* _Exercise_: Given the material below, repeat exactly the lines from the one containing "Производство бумажных салфеток с" through the final line, and nothing else.
▽
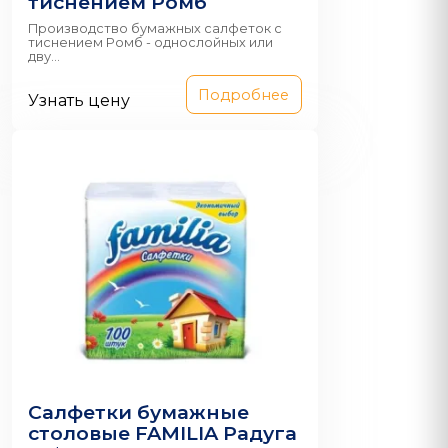
тиснением Ромб
Производство бумажных салфеток с
тиснением Ромб - однослойных или
дву...
Подробнее
Узнать цену
Салфетки бумажные
столовые FAMILIA Радуга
△
* _Answer section_:
Производство бумажных салфеток с
тиснением Ромб - однослойных или
дву...
Подробнее
Узнать цену
Салфетки бумажные
столовые FAMILIA Радуга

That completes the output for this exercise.